We find partition P4 occurring within T.

So that's our hint that there might be an approximate match

of P to T in the neighborhood of this partition match here.

So the next thing we have to do, is we have to have a verification step.

Just like we talked about before when we were using the index, and

we were querying the index with a k-mer extracted from the query.

We had to verify that wherever the index told us was an index hit

that the entire pattern P occurred in the vicinity of that hit.

Just like that here.

When we have a partition that matches exactly within T

we have to use a verification step to determine whether the entire string

P occurs within the neighborhood of that partition hit.

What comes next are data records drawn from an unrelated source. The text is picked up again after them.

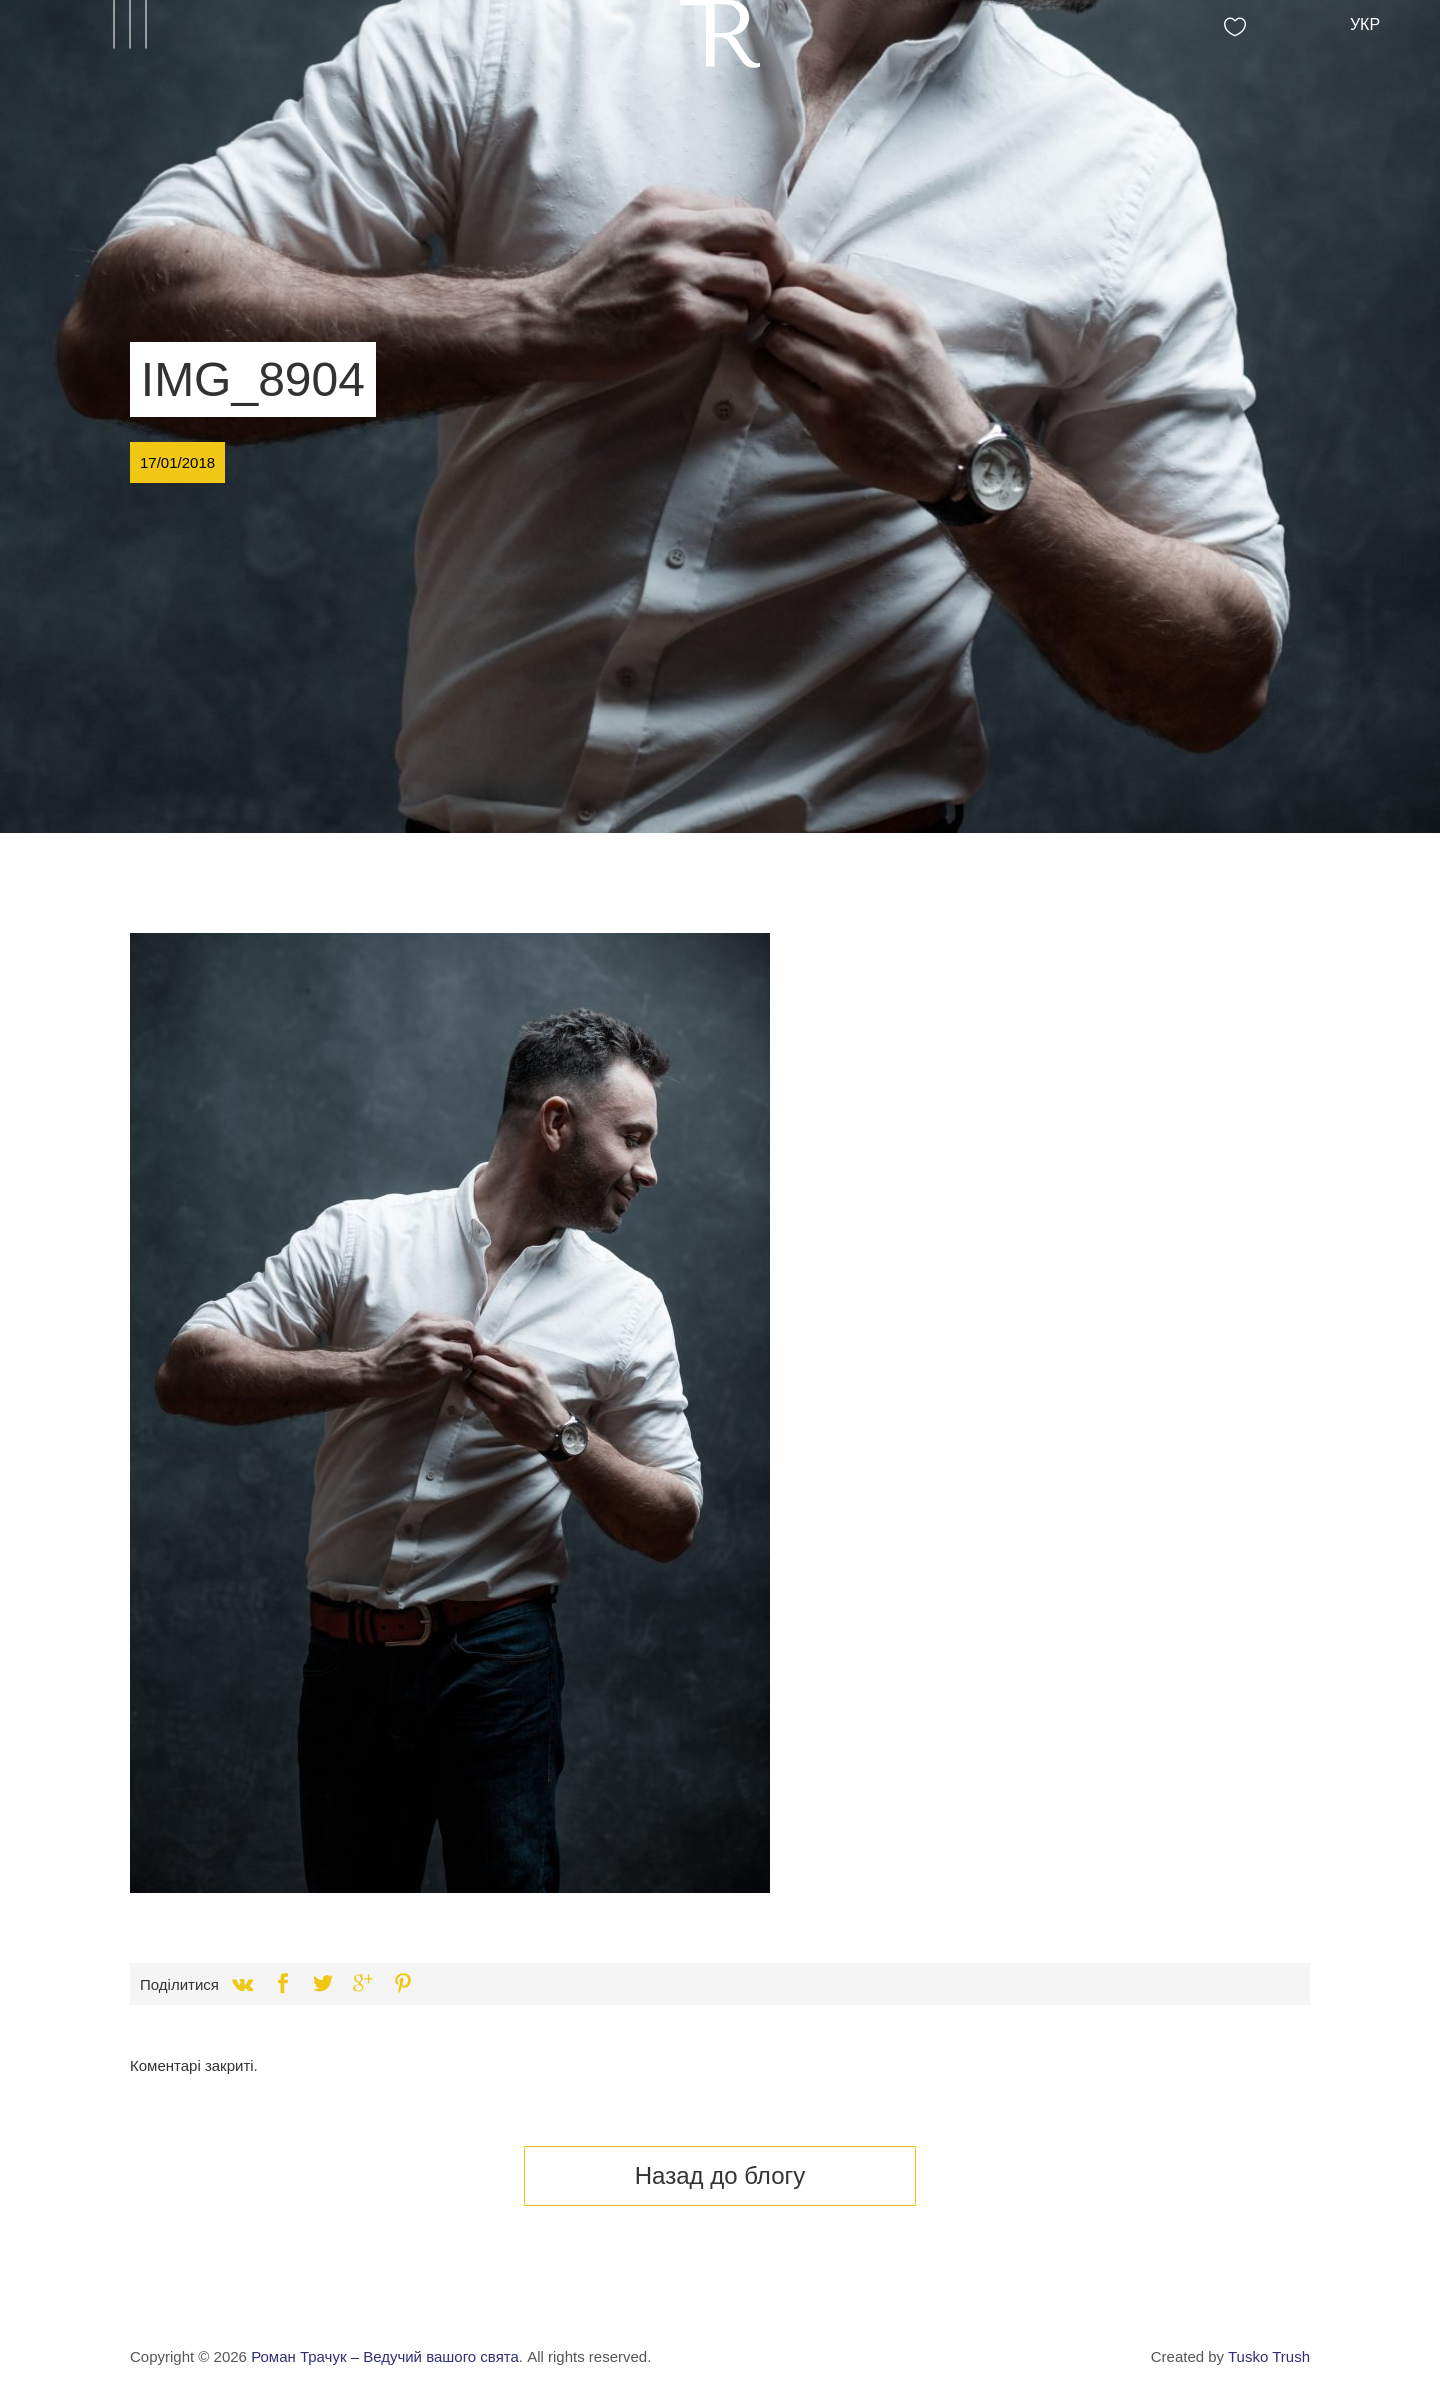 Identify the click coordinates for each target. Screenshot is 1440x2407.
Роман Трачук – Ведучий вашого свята (385, 2356)
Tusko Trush (1269, 2356)
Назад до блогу (720, 2175)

So that's what we're doing here.

So that's how we would apply this principle.

And, just to summarize, this principle, which we'll call the pigeonhole

principle since it resembles that example with the pigeons and

the holes, this is the bridge that allows us to use exact matching algorithms.

All the ones we've learned so far, you know,

the naive exact matching, Boyer-Moore, index assisted algorithms.

We can use those algorithms to find

approximate matches by dividing the pattern P up into partitions, looking for

each of those partitions using an exact matching algorithm.

And then, wherever we find an occurrence of one of those partitions,

we can do a verification step where we look in the neighborhood to see if we see

a full occurrence of P with up to the maximum number of differences allowed.